Dans ce feu d'artifice, la banque centrale (Fed) est en première ligne, et pas seulement pour la spectaculaire baisse de son taux directeur, ramené de 5,25 à 2,25 % depuis l'été. Son action la plus frappante a sans doute été le sauvetage de la banque d'investissement Bear Stearns le 14 mars, que la Fed a piloté en direct et où elle est engagée pour 30 milliards de dollars.
«Souvenez-vous du 14 mars: c'est le jour où le rêve d'un capitalisme de libre marché mondial est mort», soulignait cette semaine l'éditorialiste du quotidien économique Financial Times Martin Wolf. La logique aurait voulu qu'en économie de marché cette banque privée se retrouve en faillite. La sauver revient, soulignent les critiques, à nourrir l'«aléa moral» qui fait croire aux investisseurs qu'il y aura toujours une bouée de sauvetage publique. Le Trésor et la Fed ont surtout estimé, à tort ou à raison, qu'ils risquaient une implosion du système financier sans intervention.

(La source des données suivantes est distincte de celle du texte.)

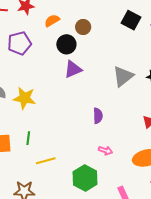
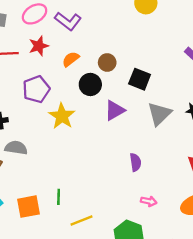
black square: (131, 20) -> (140, 79), moved
purple triangle: (73, 69) -> (115, 110), moved
yellow star: (24, 98) -> (62, 116), moved, turned 30

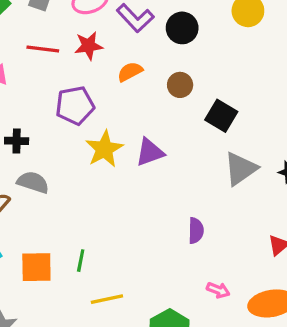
black circle: (90, 84) -> (182, 28), moved
purple triangle: (115, 110) -> (150, 152), moved
pink arrow: (149, 201) -> (218, 290), moved

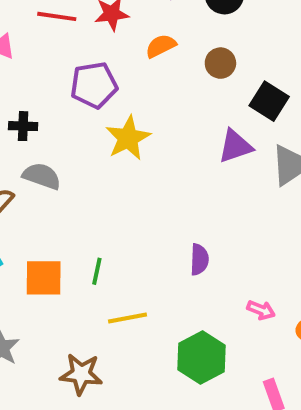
purple triangle: (150, 152) -> (235, 146), moved
purple semicircle: (196, 231) -> (199, 260), moved

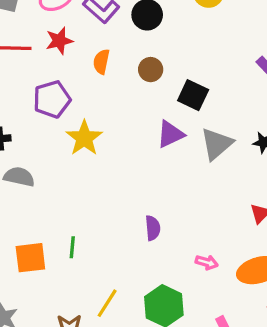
orange semicircle: (161, 46) -> (101, 62), turned -45
yellow line: (127, 318) -> (107, 303), moved, turned -40

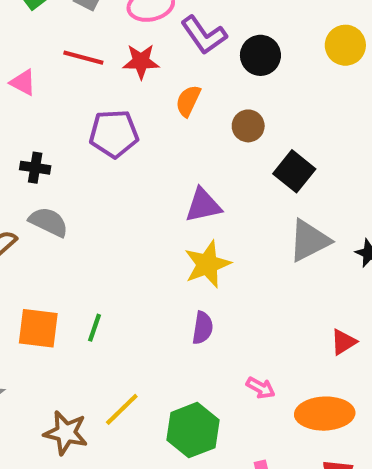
purple triangle: (170, 134) -> (203, 205), moved
yellow star: (84, 138) -> (207, 264), moved

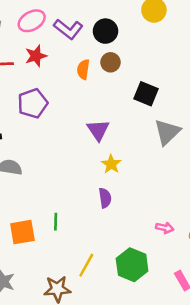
orange semicircle: (188, 101) -> (83, 69), moved
brown circle: (248, 126) -> (110, 62), moved
purple triangle: (203, 205) -> (98, 130), turned -35
yellow star: (207, 264) -> (111, 164), size x0.7
purple semicircle: (203, 328) -> (105, 198), moved

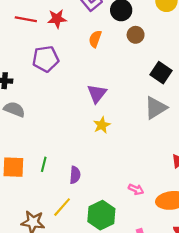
brown circle: (110, 62) -> (136, 35), moved
black square: (146, 94) -> (161, 73), moved
purple semicircle: (105, 198) -> (75, 175), moved

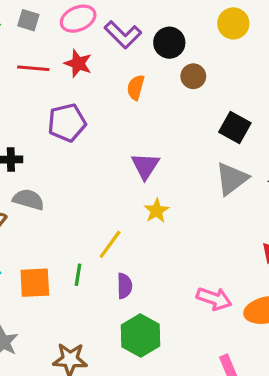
red star: (57, 19) -> (78, 63), turned 30
pink arrow: (136, 189) -> (214, 299), size x1.5
yellow line: (62, 207) -> (110, 244), moved
green hexagon: (101, 215) -> (140, 336), moved

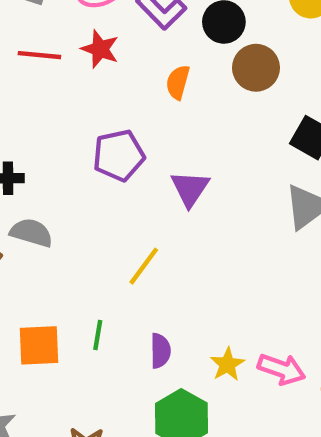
brown circle: (193, 76) -> (256, 68), size x1.4
purple pentagon: (67, 123) -> (119, 155), moved
yellow star: (156, 211) -> (227, 364), moved
yellow line: (110, 244) -> (144, 266), moved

Les autres mesures prises par la banque centrale sont plus techniques, mais pas moins innovantes. «La Fed a inventé un nouvel alphabet pour traiter les problèmes de liquidité du 21e siècle», estime Scott Anderson de la banque Wells Fargo, qui souligne qu'au total 400 milliards de dollars d'argent public ont été injectés dans le système financier en mars. La Fed a ouvert sa fenêtre d'escompte, normalement réservée aux banques commerciales, aux banques d'investissement; lancé de nouvelles facilités de crédit; et commencé à accepter des actifs risqués en garantie.
De son côté, le gouvernement agit aussi, même si ses mesures paraissent moins frappantes du fait de leur côté très technique. Les autorités ont assoupli mi-mars les règles de financement des organismes de refinancement hypothécaire, ce qui devrait permettre d'injecter 200 milliards de dollars sur le marché du crédit immobilier. Les réseaux régionaux chargés de fournir un financement à bas coût pour l'immobilier ont aussi bénéficié d'une réforme leur permettant d'apporter 100 milliards de dollars.
«On se souviendra des dix derniers jours comme d'une période où le gouvernement a jeté aux orties un demi-siècle de règles pour sauver le capitalisme américain de la chute», affirmait jeudi le Wall Street Journal.
Pour autant, il n'est pas sûr que ces mesures soient suffisantes, tant la crise paraît multiforme et profonde. Et après le sauvetage de Bear Stearns, les analystes s'attendent à une nouvelle salve, pour amortir notamment la crise immobilière. «Après avoir soutenu Wall Street avec l'argent du contribuable, les dirigeants auront beaucoup de mal à dire que les propriétaires en difficulté ne méritent pas d'être aidés», assure Richard Berner de Morgan Stanley.
Plusieurs pistes pourraient être explorées: du côté de la Fed, une baisse des taux jusqu'à ce qu'ils soient nuls, ou le rachat de titres du Trésor voire d'obligations d'entreprises; du côté politique, l'apport de garanties par l'administration chargée du logement, ou encore l'intervention directe du Trésor pour garantir des prêts ou vendre des obligations.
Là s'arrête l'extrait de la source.